General classification and regression explanations

For examples and interpretation, see my notebooks on general classification explanations and general regression explanations.

gshap.probability_distance.ProbabilityDistance

class gshap.probability_distance.ProbabilityDistance(positive, negative=None) [source]

This class measures how likely each predicted target value (output) was to have been generated by a 'positive' distribution or density, rather than a 'negative' distribution or density.

Parameters: positive : callable or list of callables

Densities and distributions take the output of a model, usually a (# observations,) or (# observations, # classes) vector. It returns a (# observations,) vector of probabilities that the predicted target value was generated by the density or distribution.

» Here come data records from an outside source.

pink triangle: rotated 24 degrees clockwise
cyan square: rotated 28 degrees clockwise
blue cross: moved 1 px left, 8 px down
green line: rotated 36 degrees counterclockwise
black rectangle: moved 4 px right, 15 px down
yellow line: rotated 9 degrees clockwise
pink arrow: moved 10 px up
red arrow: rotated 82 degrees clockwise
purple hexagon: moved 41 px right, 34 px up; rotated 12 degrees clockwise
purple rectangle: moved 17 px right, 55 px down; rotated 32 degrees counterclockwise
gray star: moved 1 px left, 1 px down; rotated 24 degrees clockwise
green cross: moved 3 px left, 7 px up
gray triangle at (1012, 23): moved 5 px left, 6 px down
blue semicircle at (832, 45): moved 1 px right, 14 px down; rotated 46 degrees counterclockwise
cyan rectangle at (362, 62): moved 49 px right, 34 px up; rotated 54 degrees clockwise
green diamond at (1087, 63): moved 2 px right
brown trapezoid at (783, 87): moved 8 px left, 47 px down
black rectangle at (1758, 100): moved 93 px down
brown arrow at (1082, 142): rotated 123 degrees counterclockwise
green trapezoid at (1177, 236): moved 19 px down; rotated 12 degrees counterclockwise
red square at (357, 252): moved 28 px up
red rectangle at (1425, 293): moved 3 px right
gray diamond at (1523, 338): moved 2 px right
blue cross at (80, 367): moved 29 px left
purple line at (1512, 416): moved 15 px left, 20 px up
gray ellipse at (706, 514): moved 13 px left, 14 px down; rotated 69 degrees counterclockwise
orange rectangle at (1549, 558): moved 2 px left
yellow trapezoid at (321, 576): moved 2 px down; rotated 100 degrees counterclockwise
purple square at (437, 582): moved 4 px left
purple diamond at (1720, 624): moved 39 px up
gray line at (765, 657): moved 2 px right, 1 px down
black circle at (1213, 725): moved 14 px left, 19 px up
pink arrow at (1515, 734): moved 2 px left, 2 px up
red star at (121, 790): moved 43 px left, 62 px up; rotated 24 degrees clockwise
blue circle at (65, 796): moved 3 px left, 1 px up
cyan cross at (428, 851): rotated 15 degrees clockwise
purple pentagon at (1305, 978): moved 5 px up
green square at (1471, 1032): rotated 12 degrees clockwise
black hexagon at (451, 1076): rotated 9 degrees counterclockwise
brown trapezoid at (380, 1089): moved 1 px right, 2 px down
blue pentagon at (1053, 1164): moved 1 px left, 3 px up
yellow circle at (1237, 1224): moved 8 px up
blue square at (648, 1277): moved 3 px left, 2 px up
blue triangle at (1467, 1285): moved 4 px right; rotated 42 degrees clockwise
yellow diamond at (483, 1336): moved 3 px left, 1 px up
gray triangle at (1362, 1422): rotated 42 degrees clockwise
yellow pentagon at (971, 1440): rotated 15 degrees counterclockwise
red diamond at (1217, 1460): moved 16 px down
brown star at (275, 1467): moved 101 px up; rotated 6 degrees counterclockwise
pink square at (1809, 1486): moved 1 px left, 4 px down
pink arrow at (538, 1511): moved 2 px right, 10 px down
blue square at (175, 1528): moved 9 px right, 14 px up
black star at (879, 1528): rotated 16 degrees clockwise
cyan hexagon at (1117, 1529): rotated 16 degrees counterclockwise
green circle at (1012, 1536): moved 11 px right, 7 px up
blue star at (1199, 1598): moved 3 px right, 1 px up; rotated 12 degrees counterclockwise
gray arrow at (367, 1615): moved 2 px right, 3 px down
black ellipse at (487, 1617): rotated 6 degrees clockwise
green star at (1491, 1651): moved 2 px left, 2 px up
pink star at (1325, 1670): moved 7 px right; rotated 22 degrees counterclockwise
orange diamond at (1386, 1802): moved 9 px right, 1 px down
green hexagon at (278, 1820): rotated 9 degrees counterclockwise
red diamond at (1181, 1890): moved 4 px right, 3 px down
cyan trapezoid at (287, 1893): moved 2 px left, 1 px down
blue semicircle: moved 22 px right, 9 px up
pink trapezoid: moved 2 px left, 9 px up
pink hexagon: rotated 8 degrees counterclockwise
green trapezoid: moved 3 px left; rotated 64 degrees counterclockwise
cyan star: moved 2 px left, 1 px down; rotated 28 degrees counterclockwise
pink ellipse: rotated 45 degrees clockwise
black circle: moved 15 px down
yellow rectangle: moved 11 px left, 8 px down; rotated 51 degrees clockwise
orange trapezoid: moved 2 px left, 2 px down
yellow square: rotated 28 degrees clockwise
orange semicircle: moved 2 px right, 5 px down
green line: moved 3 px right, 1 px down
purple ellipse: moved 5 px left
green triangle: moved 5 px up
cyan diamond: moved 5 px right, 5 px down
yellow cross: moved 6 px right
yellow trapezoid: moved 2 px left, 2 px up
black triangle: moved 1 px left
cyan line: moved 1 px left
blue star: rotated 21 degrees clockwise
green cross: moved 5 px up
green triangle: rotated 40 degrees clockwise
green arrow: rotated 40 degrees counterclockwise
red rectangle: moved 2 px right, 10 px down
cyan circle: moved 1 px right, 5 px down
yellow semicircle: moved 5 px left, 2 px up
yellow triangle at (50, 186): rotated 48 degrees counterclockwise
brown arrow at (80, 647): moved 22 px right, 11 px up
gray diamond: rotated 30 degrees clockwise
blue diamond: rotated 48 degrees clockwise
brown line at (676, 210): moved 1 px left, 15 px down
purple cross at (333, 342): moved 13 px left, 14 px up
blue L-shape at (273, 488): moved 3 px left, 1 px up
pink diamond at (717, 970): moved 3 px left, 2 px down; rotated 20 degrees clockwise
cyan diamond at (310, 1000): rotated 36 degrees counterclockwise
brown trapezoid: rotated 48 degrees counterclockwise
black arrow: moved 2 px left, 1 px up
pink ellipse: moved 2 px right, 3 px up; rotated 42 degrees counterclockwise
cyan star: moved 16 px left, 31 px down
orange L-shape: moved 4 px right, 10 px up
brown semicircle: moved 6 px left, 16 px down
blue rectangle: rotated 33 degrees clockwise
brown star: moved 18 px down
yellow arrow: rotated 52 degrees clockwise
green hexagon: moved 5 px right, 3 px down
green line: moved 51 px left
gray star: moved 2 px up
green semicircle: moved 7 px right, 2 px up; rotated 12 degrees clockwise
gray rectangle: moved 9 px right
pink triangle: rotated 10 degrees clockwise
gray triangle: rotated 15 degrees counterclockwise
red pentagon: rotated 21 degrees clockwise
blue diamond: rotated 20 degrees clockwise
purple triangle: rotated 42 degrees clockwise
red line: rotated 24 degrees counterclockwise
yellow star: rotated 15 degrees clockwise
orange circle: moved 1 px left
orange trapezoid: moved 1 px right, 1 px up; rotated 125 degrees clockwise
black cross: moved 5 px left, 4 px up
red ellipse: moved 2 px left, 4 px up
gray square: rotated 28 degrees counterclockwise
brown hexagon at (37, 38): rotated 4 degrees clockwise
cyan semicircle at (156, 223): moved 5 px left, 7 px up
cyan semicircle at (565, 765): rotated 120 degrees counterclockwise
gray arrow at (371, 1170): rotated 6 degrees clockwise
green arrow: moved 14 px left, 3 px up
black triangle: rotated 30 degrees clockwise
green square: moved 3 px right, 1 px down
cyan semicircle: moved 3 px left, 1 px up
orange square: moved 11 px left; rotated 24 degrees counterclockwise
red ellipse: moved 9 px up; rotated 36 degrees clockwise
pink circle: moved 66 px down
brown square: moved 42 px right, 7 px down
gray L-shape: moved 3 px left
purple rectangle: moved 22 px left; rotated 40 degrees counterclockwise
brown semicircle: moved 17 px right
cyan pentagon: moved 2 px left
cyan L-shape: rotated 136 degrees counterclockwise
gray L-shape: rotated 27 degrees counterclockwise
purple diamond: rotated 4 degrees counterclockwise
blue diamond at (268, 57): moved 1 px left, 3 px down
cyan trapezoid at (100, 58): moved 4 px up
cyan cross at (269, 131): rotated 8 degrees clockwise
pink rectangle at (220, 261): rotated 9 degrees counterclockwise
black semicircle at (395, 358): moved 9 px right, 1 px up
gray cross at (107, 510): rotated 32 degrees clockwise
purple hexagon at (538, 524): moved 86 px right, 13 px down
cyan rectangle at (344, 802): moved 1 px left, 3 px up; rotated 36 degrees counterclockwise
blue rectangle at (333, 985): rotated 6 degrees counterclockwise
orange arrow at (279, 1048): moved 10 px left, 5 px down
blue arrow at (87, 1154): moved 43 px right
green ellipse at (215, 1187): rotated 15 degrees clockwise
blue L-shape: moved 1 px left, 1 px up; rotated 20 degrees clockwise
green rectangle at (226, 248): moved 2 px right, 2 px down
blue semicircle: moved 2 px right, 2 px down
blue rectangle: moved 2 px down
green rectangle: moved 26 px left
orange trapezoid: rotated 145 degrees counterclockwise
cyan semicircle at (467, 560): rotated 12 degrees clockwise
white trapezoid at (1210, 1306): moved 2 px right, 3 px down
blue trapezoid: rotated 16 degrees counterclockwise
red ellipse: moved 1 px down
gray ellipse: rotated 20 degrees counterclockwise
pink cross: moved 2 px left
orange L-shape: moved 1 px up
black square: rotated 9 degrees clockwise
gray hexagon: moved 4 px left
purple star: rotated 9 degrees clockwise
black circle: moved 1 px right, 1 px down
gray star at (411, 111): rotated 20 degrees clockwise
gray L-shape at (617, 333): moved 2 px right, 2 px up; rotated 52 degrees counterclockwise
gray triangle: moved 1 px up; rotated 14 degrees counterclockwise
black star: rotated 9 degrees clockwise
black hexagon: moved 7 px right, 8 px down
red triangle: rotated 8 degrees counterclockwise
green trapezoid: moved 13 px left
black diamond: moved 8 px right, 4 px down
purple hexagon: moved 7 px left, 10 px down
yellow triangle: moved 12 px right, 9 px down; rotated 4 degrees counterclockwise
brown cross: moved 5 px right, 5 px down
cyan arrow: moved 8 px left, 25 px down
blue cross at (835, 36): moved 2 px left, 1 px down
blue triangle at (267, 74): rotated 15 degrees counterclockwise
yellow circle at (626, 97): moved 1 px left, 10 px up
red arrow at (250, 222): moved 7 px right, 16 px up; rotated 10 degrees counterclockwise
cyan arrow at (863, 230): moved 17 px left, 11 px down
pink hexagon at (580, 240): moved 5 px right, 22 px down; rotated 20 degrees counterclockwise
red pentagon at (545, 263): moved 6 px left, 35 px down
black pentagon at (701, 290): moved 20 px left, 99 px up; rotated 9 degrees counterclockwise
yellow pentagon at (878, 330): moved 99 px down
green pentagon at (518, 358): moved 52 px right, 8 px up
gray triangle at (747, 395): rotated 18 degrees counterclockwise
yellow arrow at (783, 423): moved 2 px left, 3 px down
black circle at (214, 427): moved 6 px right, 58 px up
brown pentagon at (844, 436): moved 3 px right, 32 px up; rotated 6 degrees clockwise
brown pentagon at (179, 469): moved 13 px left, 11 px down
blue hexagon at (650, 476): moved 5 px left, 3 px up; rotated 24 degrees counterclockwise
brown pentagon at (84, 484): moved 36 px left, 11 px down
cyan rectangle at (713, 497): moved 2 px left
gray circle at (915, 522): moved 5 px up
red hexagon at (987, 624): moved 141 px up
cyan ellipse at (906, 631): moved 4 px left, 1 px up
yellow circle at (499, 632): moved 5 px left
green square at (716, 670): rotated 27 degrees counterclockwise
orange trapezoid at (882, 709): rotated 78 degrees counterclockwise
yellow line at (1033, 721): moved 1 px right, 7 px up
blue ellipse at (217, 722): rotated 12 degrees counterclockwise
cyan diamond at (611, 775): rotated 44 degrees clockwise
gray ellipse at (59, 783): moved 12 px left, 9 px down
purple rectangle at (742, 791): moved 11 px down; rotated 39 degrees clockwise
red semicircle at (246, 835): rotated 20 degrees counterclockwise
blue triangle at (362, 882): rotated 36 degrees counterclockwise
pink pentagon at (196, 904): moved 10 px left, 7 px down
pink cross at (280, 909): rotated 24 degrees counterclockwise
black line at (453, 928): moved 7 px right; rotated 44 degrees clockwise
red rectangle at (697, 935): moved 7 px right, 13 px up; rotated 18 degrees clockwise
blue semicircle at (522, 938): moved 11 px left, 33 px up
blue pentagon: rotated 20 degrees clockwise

negative : callable or list of callables or None, default=None

Similarly defined. If None, the probability that each observation comes from a negative density or distribution will be treated as the complement of positive.

Attributes: positive : callable or list of callables

Set from the positive parameter.

negative : callable or list of callables

Set from the negative parameter.

Examples

import gshap
from gshap.probability_distance import ProbabilityDistance

from sklearn.datasets import load_iris
from sklearn.svm import SVC

X, y = load_iris(return_X_y=True)
clf = SVC(probability=True).fit(X,y)

# probability that each observation is in class 1
pos_distribution = lambda y_pred: y_pred[:,1]
# probability that each observation is in class 0
neg_distribution = lambda y_pred: y_pred[:,0]
g = ProbabilityDistance(pos_distribution, neg_distribution)
explainer = gshap.KernelExplainer(clf.predict_proba, X, g)
explainer.gshap_values(x, nsamples=1000)

Out:

array([0.02175944, 0.01505252, 0.17106646, 0.13605429])

Methods

__call__(self, output) [source]

Parameters: output : np.array

Model output, usually (# observations,) or (# obervations, # classes) array for regression or classification problems, respectively.

Returns: probability : float

Probability that every predicted target value was generated by a positive density or distribution, rather than a negative density or distribution.